Phoneum Turns Crypto Into Serious Mobile Payments Proposition
There was once a Dilbert strip where Dilbert and Topper—a man known for one-upsmanship at the office—compared phones. Topper revealed a phone larger than his own head, and noted that it paid off his mortgage by mining bitcoin. The idea that a phone could do that today is preposterous, but mobile mining may not be out of line thanks to a new report sent our way from Phoneum.
Dubbed “the world’s first truly mobile-only mining solution,” Phoneum is out to get the better than 2.1 billion smart devices mining cryptocurrency. Specifically, its own cryptocurrency, the eponymous Phoneum. Essentially, the coin is simple enough to mine that it can be done from a smartphone interface, and that’s a development that should open up mining opportunities to end users worldwide.
Phoneum boasts its own customized blockchain, and a complete mobile-only network of peer-to-peer (P2P) transactions. It comes with a quick response (QR) scanner built in, making it effective at transferring Phoneum from one user to another. The app to mine Phoneum is free to download, and includes its own crypto wallet.

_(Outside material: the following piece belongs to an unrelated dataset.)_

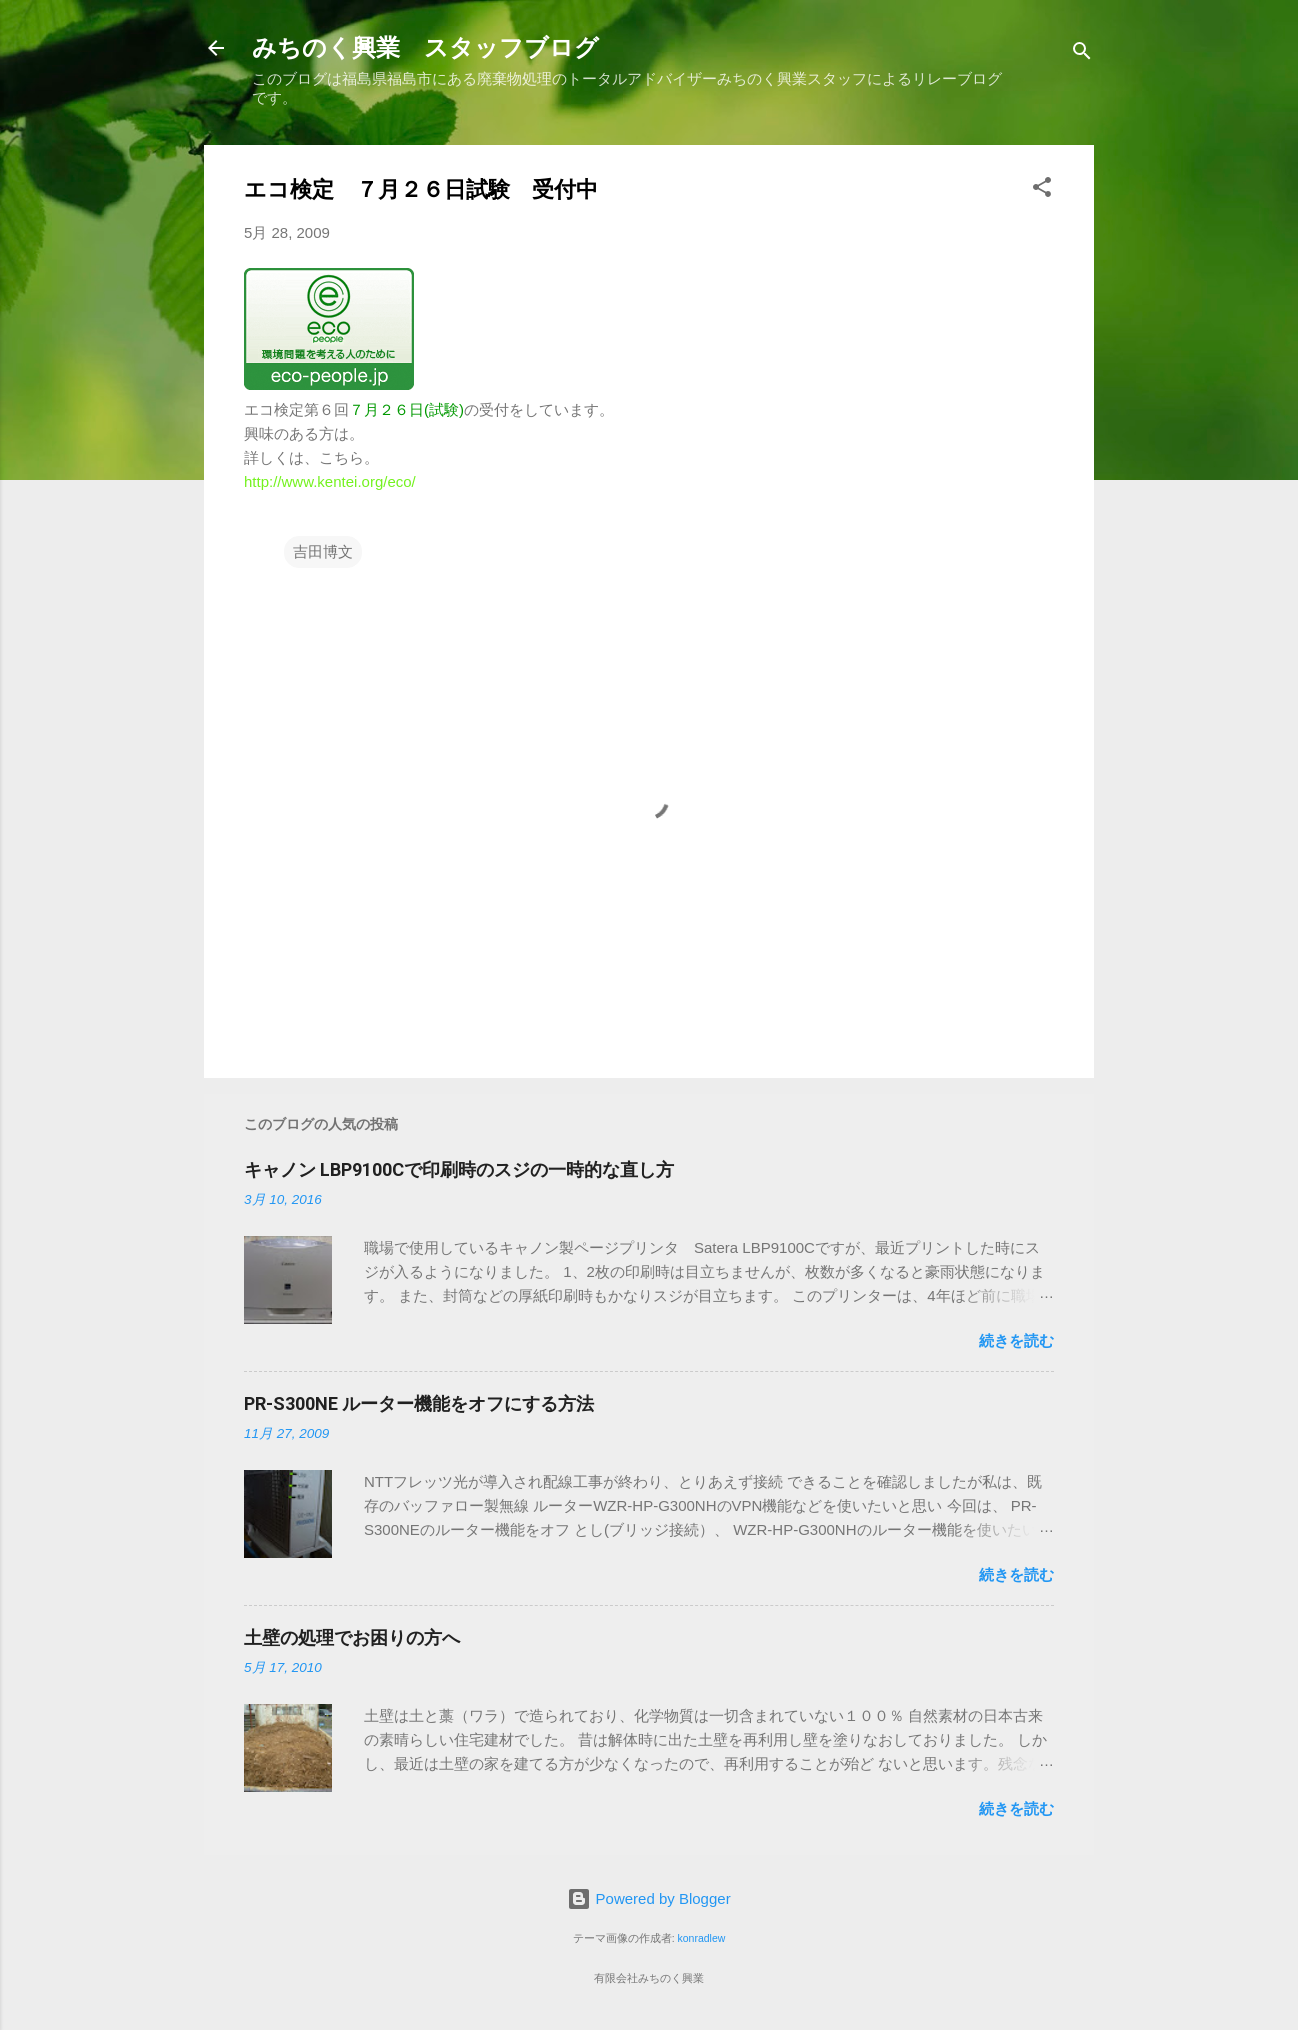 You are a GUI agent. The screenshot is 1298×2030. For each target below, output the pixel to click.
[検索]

Mining is poised to have a lower cost of entry than buying the currency outright, and there will not only be free P2P transactions, but also fractional merchant fees to get some actual stores interested in accepting Phoneum. Phoneum won’t be rare; it’s launching as an ERC20 token with a maximum supply of 20 billion coins. Of those, 2.4624 billion will be made available as a presale starting on June 21.
It’s a novel enough proposition, to offer up a coin that not only can be mined with a smartphone’s processors, but can be directly used as a mobile payments tool as well. The immediacy of a QR code will likely be useful, but this coin is going to seriously suffer from an overall lack of mainstreaming. There’s not much word on what merchants will actually accept Phoneum for goods and / or services, and that limited scope—if there are even any who will take it—will make Phoneum a limited prospect out the door.
Still, it’s an exciting idea. It’d be more exciting if it had more immediate usefulness, but Phoneum still has to get some credit for novelty. Sadly, it looks like all it will ever be is just a novelty.